Digital foraging: Neither manufacturing nor software factories can be established overnight

The term software factory has an industrial-age ring to it. Perhaps it inspires visions of an iron boiler providing steam to power a hot, sweaty building where programmer-workers toil monotonously in round-the-clock shifts, producing near-identical chunks of software to meet the insatiable market demands. More pragmatically, one might imagine government-badged coders wearing hoodies and sitting in an open-plan office setting, banging away on keyboards to produce non-proprietary, government-owned software in order to prevent vendor lock from greedy contractors. This, however, would be a fundamentally mistaken vision of the software factory. Instead, a software factory is a process and supporting tool that provides software development teams with a repeatable, well-defined path to create and update production software and deliver it in a robust and resilient manner.

We intuitively recognize what happens when a production line closes down, whether it’s due to a temporary government shutdown43 or a decision to curtail production of an F-22 fighter.44

Rehiring the workers, rebuilding the tacit knowledge of assembly, or making the facility productive again is very difficult. A full shutdown of an aircraft assembly line is no different than a full shutdown of a DevSecOps factory. The libraries and frameworks they used become stale, unsupported, brittle, and vulnerable. Someone cannot just “turn it on” again and start spitting out software updates. Even while the source code for a program has not changed, the build tools and dependent libraries have done so continuously. Those changes have now created broken, incompatible application programming interfaces and other factors.
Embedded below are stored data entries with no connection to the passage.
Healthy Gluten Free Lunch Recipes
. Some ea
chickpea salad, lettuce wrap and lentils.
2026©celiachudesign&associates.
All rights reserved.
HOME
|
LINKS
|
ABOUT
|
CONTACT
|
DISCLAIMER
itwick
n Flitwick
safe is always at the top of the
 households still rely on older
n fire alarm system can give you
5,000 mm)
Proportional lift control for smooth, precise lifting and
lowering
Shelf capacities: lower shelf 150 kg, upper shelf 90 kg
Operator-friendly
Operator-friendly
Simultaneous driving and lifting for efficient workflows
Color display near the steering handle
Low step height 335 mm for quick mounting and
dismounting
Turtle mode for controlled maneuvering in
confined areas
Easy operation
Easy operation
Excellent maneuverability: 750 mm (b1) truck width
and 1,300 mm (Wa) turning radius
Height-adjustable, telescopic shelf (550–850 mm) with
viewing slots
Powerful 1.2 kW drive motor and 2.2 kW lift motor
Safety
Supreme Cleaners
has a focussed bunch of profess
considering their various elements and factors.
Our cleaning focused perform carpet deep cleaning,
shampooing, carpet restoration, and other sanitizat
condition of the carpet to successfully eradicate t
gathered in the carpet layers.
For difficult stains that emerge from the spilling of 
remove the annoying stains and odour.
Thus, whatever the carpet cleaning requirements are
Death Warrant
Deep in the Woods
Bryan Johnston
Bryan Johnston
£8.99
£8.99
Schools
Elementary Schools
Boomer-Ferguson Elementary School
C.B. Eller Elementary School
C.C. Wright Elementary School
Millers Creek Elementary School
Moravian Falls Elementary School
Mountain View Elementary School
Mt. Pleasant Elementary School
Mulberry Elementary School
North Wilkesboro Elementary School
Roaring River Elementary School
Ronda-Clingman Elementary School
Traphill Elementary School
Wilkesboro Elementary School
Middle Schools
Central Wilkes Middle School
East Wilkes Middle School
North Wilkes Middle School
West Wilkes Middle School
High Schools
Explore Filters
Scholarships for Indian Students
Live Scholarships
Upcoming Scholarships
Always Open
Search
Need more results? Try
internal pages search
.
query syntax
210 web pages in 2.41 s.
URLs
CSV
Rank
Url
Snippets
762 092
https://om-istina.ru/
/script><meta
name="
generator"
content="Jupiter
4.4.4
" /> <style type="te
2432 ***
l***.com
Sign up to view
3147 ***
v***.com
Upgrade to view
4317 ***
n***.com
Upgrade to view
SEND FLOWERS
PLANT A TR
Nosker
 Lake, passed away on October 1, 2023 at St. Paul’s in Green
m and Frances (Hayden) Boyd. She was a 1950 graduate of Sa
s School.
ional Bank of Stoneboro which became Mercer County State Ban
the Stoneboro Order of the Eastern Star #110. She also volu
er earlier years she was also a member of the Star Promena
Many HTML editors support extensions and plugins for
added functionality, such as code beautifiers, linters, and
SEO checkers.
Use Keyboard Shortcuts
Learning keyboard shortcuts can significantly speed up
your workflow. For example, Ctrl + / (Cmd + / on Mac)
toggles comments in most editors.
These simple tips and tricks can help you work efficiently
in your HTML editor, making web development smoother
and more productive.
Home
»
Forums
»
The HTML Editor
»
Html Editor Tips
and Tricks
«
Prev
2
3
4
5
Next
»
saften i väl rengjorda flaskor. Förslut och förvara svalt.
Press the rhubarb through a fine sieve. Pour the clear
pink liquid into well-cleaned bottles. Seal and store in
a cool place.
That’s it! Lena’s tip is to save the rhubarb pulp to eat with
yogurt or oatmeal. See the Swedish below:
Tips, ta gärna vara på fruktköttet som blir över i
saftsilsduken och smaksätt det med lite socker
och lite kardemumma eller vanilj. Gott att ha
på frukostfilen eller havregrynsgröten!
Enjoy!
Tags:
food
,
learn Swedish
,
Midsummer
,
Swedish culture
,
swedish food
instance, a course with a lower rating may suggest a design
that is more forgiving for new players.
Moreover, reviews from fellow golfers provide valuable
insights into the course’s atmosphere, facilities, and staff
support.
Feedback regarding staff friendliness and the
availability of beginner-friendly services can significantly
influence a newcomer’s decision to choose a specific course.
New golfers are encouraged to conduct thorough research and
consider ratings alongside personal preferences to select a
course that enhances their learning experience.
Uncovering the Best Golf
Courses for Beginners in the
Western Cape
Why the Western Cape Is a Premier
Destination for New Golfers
The digital world is relentless in its ceaseless change as updates and dependencies cascade around the globe and round the clock. So older software development paradigms—with the right compiler and source code—have had to adapt to new ways of designing, building, and managing software. Brian Kernighan—the K in the foundational K&R, the C programming language book that yielded the so-called “one true brace” style of programming—recently tried to contribute code to the text-parsing tool AWK that he created decades ago. AWK now represents a foundational element of Linux scripting, supporting cloud computing management among countless other projects. It is a foundational dependency, but it still has to be updated occasionally. Kernighan said, “Once I figure out how . . . I will try to submit a pull request. I wish I understood git better, but in spite of your help, I still don’t have a proper understanding, so this may take a while.”45 Even the true legends of the software community reach a point where their skills become stale when measured against modern development practices.

Flase impressions of a Software Factory, as imagined by Midjourney AI using the Author's misleading prompts

Ukraine’s use of Stinger and Javelin missiles perfectly illustrates that the challenge for digital components of military systems is far greater than simply turning the lights on and dusting off the equipment. Raytheon has openly stated that companies have stopped manufacturing key components, forcing the company to “redesign electronics in the missile’s seeker head.”46 The Iowa Army Ammunition Plant has been undergoing “wholesale renovation” for several years now, and the industry has lamented the fierce challenges of modernizing a plant while ramping up production to meet demand with inexperienced workers and securing the massive 19,011-acre facility against attack.47

Analogously, even if a PEO takes possession of all source code, build scripts, libraries, frameworks, etc., that act alone does not guarantee that the software’s CI/CD pipelines will whirl into operation several years later or that a workforce with up-to-date skills will be around. APIs change, and security patches stop being issued. For each legend like Kernighan who struggles with git, a foundational software development tool by modern standards, there are thousands if not tens of thousands of software developers who lack either exposure to or understanding of stale software environments that were hugely popular only 10 to 20 years ago (see CORBA and Enterprise Java Beans, for example).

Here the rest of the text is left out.